Sikap apologia itu wujud primitif manusia mengikuti hukum Darwinian, struggle
for life. Watak homo homini lupus dalam logika politik Hobbes juga bermula
dari ambisi manusia yang saling rakus tak berkesudahan. Namun, fitrah manusia
sejatinya baik (bertuhan), hatta bagi mereka yang angkuh diri menjadi agnotis
dan ateis. Meski sifat hewani itu bersemi dalam hawa nafsunya, jiwa bertuhan
(fithrah) dalam dirinya menjadi sumber kekuatan akal-murni dan hati-suci yang
membimbing manusia memahami kebenaran, kebaikan, dan pengetahuan dalam
hidupnya. Kekuatan fitrah akal budi
dan hati nurani suci itulah yang menjadikan manusia fi-ahsan at-taqwim,
sebaik-baik makhluk ciptaan Tuhan. Hal yang niscaya dilakukan insan beriman
ialah mengapitalisasi anugerah Ilahi itu, antara lain melalui puasa Ramadhan,
agar fitrah suci itu bertumbuh subur dan bermakna bagi kehidupan, serta
terbebas dari segala pandemi. Jiwa
fitrah Idul Fitri adalah ”hari
raya berbuka puasa”. Puasa itu ibadah istimewa yang mengandung proses
sublimasi diri (riyadhah ruhiyah) bagi setiap Muslim yang menunaikannya untuk
meraih kualitas terbaik takwa (QS Al-Baqarah: 183). Takwa merupakan puncak
kerohanian tertinggi insan beriman yang jiwa fitrahnya lurus bertauhid kepada
Allah seraya membuahkan kesalehan hidup bagi diri dan lingkungannya yang
memancarkan rahmat bagi alam semesta.
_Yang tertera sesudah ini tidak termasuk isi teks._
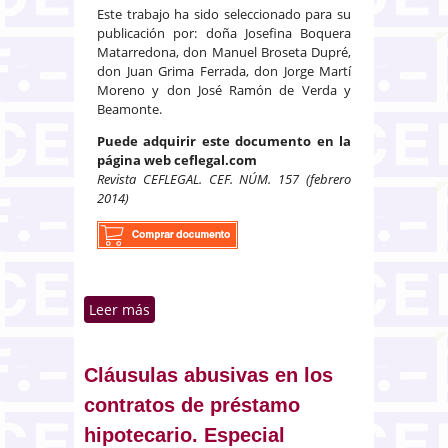
Este trabajo ha sido seleccionado para su
publicación por: doña Josefina Boquera
Matarredona, don Manuel Broseta Dupré,
don Juan Grima Ferrada, don Jorge Martí
Moreno y don José Ramón de Verda y
Beamonte.
Puede adquirir este documento en la
página web ceflegal.com
Revista CEFLEGAL. CEF. NÚM. 157 (febrero
2014)
Leer más
sobre Procedimiento de
ejecución hipotecaria y deudor
hipotecario de mala fe
Cláusulas abusivas en los
contratos de préstamo
hipotecario. Especial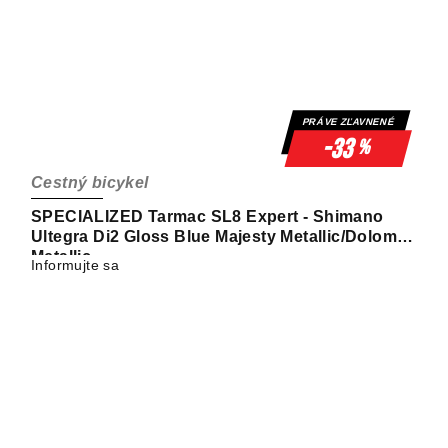
PRÁVE ZĽAVNENÉ
-33
%
Cestný bicykel
SPECIALIZED Tarmac SL8 Expert - Shimano
Ultegra Di2 Gloss Blue Majesty Metallic/Dolomite
Metallic
Informujte sa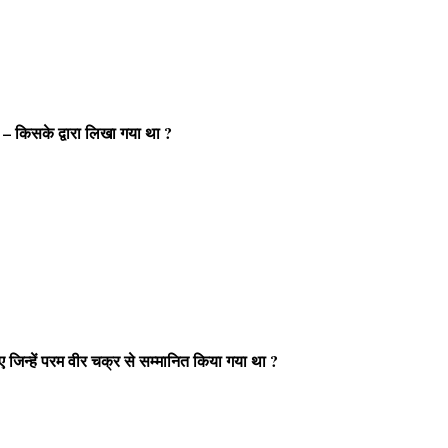
 – किसके द्वारा लिखा गया था ?
ए जिन्हें परम वीर चक्र से सम्मानित किया गया था ?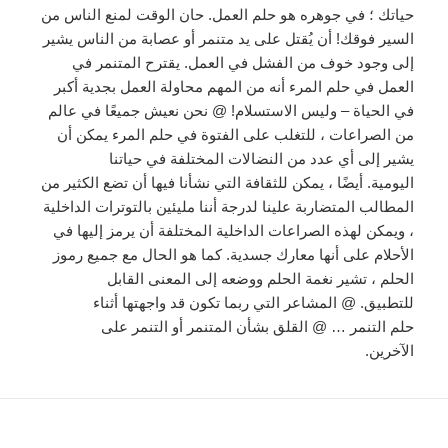
حياتك ؛ في جوهره هو حلم العمل. حان الوقت لمنع الناس من
السير فوقك! أن يُقتل على يد متنمر أو عصابة من الناس يشير
إلى وجود خوف من الفشل في العمل. يقترح المتنمر في
العمل في حلم المرء أنه من المهم محاولة العمل بجدية أكبر
في الحياة – وليس الاستسلام! @ نحن نعيش جميعًا في عالم
من الصراعات ، للتغلب على الفتوة في حلم المرء يمكن أن
يشير إلى أي عدد من النضالات المختلفة في حياتنا
اليومية. أيضًا ، يمكن للثقافة التي نشأنا فيها أن تضع الكثير من
المطالب المتضاربة علينا لدرجة أننا مليئين بالتوترات الداخلية
، ويمكن لهذه الصراعات الداخلية المختلفة أن يرمز إليها في
الأحلام على أنها معارك جسدية. كما هو الحال مع جميع رموز
الحلم ، تشير نغمة الحلم ووضعه إلى المعنى القابل
للتطبيق. @ المشاعر التي ربما تكون قد واجهتها أثناء
حلم التنمر … @ القلق بشأن المتنمر أو التنمر على
الآخرين.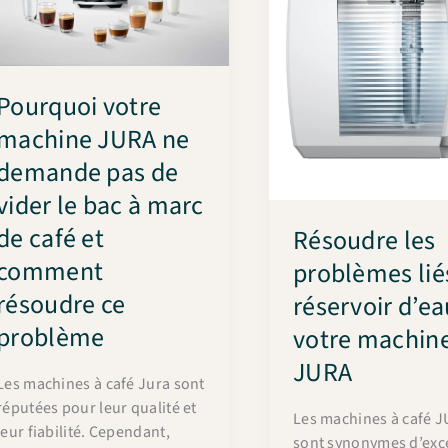
Pourquoi votre
machine JURA ne
demande pas de
vider le bac à marc
de café et
Résoudre les
comment
problèmes lié
résoudre ce
réservoir d’ea
problème
votre machin
JURA
Les machines à café Jura sont
réputées pour leur qualité et
Les machines à café 
leur fiabilité. Cependant,
sont synonymes d’exce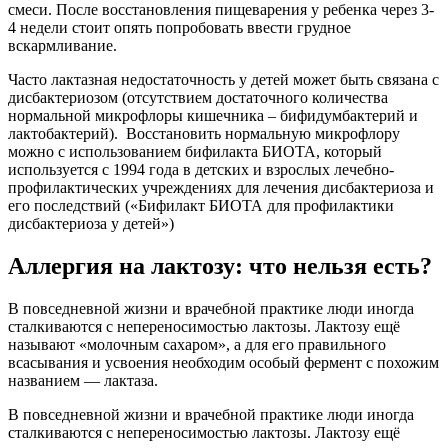
смеси. После восстановления пищеварения у ребенка через 3-
4 недели стоит опять попробовать ввести грудное
вскармливание.
Часто лактазная недостаточность у детей может быть связана с
дисбактериозом (отсутствием достаточного количества
нормальной микрофлоры кишечника – бифидумбактерий и
лактобактерий). Восстановить нормальную микрофлору
можно с использованием бифилакта БИОТА, который
используется с 1994 года в детских и взрослых лечебно-
профилактических учреждениях для лечения дисбактериоза и
его последствий («Бифилакт БИОТА для профилактики
дисбактериоза у детей»)
Аллергия на лактозу: что нельзя есть?
В повседневной жизни и врачебной практике люди иногда
сталкиваются с непереносимостью лактозы. Лактозу ещё
называют «молочным сахаром», а для его правильного
всасывания и усвоения необходим особый фермент с похожим
названием — лактаза.
В повседневной жизни и врачебной практике люди иногда
сталкиваются с непереносимостью лактозы. Лактозу ещё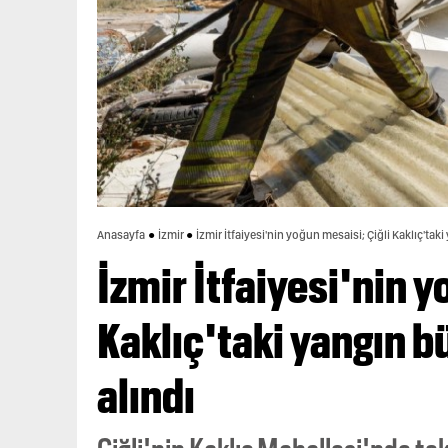
Anasayfa
İzmir
İzmir İtfaiyesi'nin yoğun mesaisi; Çiğli Kaklıç'ta
İzmir İtfaiyesi'nin y
Kaklıç'taki yangın 
alındı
Manusia secara sunatullah
memiliki dua potensi dalam dirinya, yaitu jiwa al-taqwa yang cenderung pada
kebaikan dan jiwa al-fuzara yang cenderung pada keburukan (QS Asy-Syams:
7-8). Jiwa takwa adalah jiwa
hanif nan suci, lurus, bersih, dan otentik yang selalu membawa pada kebaikan,
kedamaian, ketertiban, kebersamaan, kasih sayang, kemajuan, dan segala
keutamaan dalam kehidupan. Sebaliknya, jiwa fuzara
adalah jiwa anarkistis yang cenderung menggiring manusia pada dosa,
keburukan, permusuhan, kegaduhan, dan kehinaan. Insan bertakwa adalah
manusia utuh yang kehidupannya digerakkan oleh jiwa suci agar hidup di jalan
benar dan tidak tergelincir salah. Ketika dia salah lekas bertobat dan bukan
menutupi kesalahan dengan kesalahan lain. Prahara kehidupan dimulai
dari kebiasaan mengakumulasi kesalahan itu sehingga termakan ”rezim syaitan”.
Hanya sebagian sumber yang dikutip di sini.